Why Python’s whitespace rule is right

In Language design, Python on October 18, 2011 by Matt Giuca Tagged: , , ,

Python is famous among programming languages for its fairly unique syntax: rather than being delimited by curly braces or “begin/end” keywords, blocks are delimited by indentation. Indenting a line is like adding an opening curly brace, and de-denting is like a closing curly brace. When people criticise Python, it is usually the first complaint: “why would I want to use a language which requires me to indent code?” Indeed, while programmers are very used to indenting their code, they are very un-used to being forced to do so, and I can understand why they may take it as an insult that a language tells them how to write code. I don’t usually like to get into syntax arguments, because I find them very superficial — it is much more important to discuss the semantics of a language than its syntax. But this is such a common argument among Python detractors, I wanted to address it. Python is right, and it’s just about the only language that is.

I think the rub is that programmers like to think of languages as a tool, and tools should be as flexible as possible. I think in general it is a good principle for programming languages not to enforce conventions. Languages that do tend to annoy people who don’t subscribe to the same conventions. For example, the Go programming language enforces the “One True Brace Style” — every opening curly brace must appear on the same line as the function header or control statement. This irritates me because that’s not my preferred convention. But the indentation convention is so universal that it is considered bad programming practice to not indent in all cases. (There is disagreement over tabs vs spaces, the number of spaces, etc, but we all agree that indentation is good.) There is not a single situation in any country, in any programming language, or at any skill level, in which is it acceptable to not indent your code the way Python requires it. Therefore, it is technically redundant to have a language that is not whitespace-sensitive. Any language that is not whitespace-sensitive requires (by universal convention) that programmers communicate the scoping of the code in two distinct manners for every single line of code: braces (or begin/end) and indentation. You are required to make sure that these two things match up, and if you don’t, then you have a program that doesn’t work the way it looks like it works, and the compiler isn’t going to tell you.

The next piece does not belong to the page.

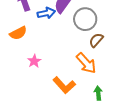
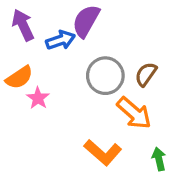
gray circle: (85, 19) -> (105, 76), moved
pink star: (34, 61) -> (38, 98), moved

There are two solutions to this problem. 1: Make the compiler tell you. Force the programmer to indent and put in curly braces, and have the compiler check the indentation and give either a warning or error if they don’t match up. Now you’ve solved the problem of accidentally getting it wrong, but now what is the point of requiring curly braces at all? The programmer would just be doing extra work to please the compiler. We may as well go with 2: take out the curly braces and just have the compiler determine the blocks based on indentation.

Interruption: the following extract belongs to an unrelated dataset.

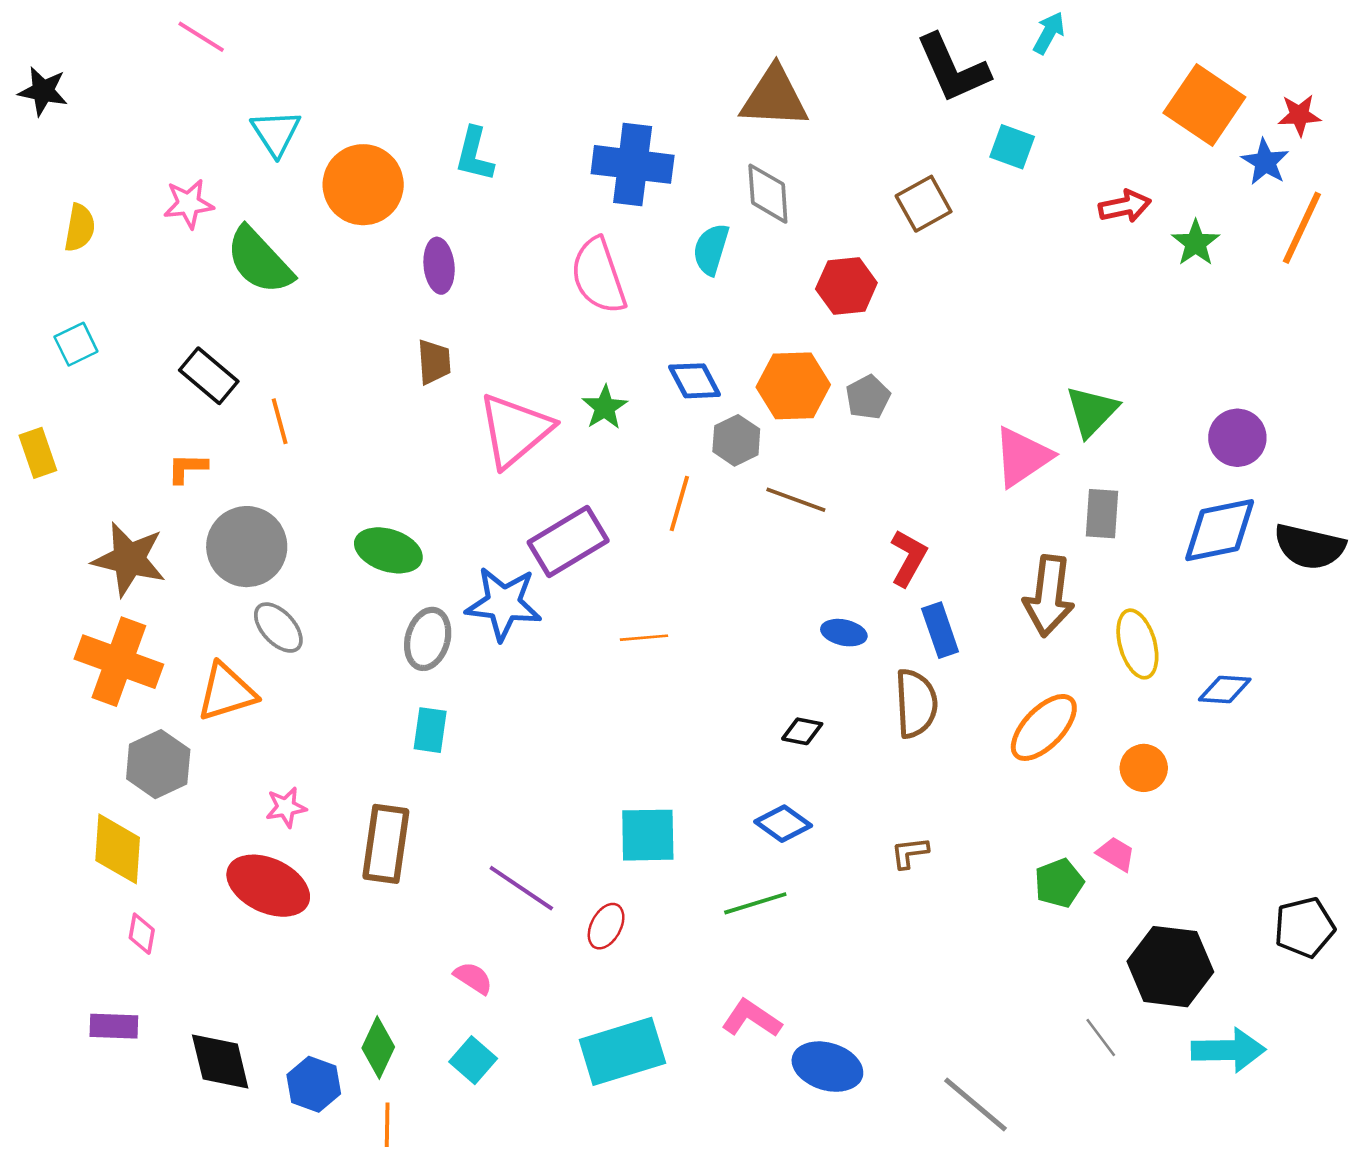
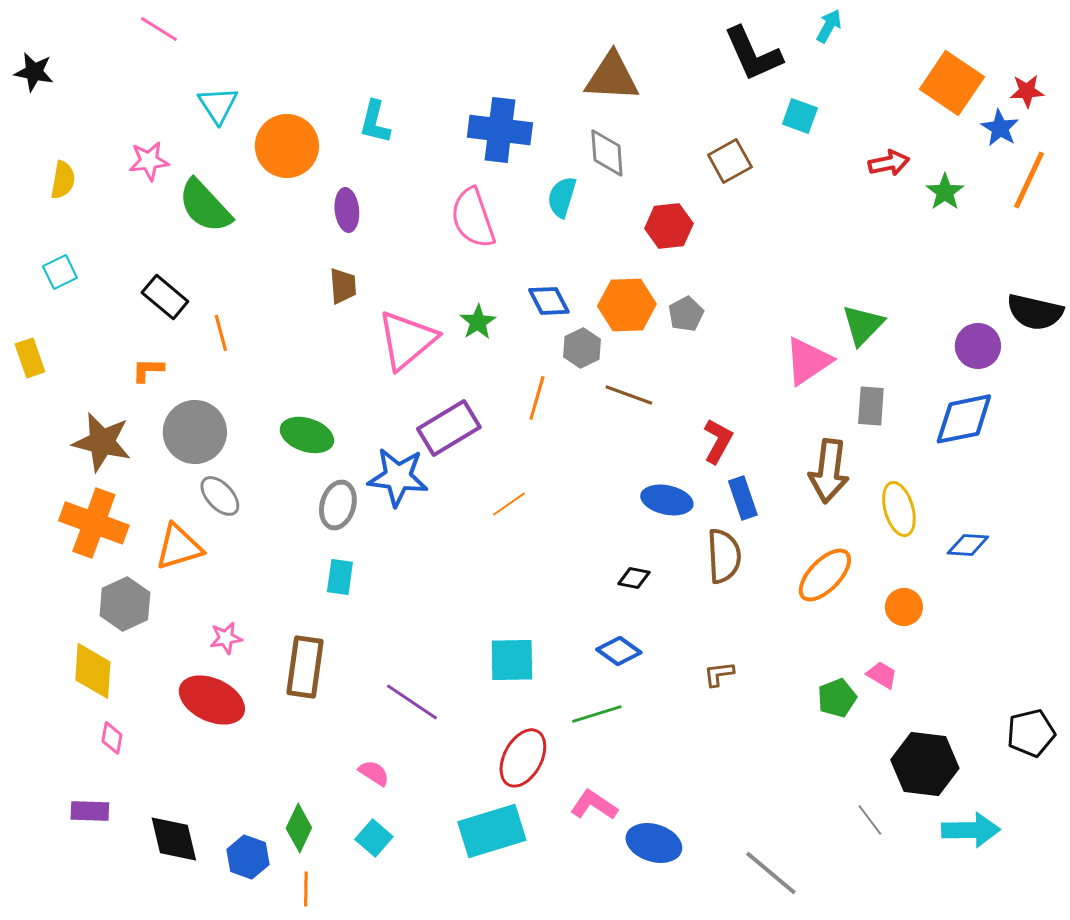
black semicircle: (1309, 547) -> (1035, 312), moved
blue ellipse: (844, 633) -> (667, 500), size x1.4
orange line: (644, 638) -> (509, 504), turned -30
red ellipse: (606, 926) -> (523, 758), moved, size x1.6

When you really analyse it, Python’s whitespace sensitivity is actually the only logical choice for a programming language, because you only communicate your intent one way, and that intent is read the same way by humans and computers. The only reason to use a whitespace-insensitive language is that that’s the way we’ve always done things, and that’s never a good reason. That is why my programming language, Mars, has the same indentation rule as Python.

* * *

An interesting aside: there is a related syntax rule in Python which doesn’t seem quite so logical: you are required to place a colon at the end of any line preceding an indent. I haven’t fully tested this, but I’m pretty sure there is no technical reason for that (the parser could still work unambiguously without that colon), and it doesn’t seem to add much to the readability either. I slavishly followed this rule in Mars too, because as a Python programmer it “feels right” to me. But perhaps it would be better to drop it.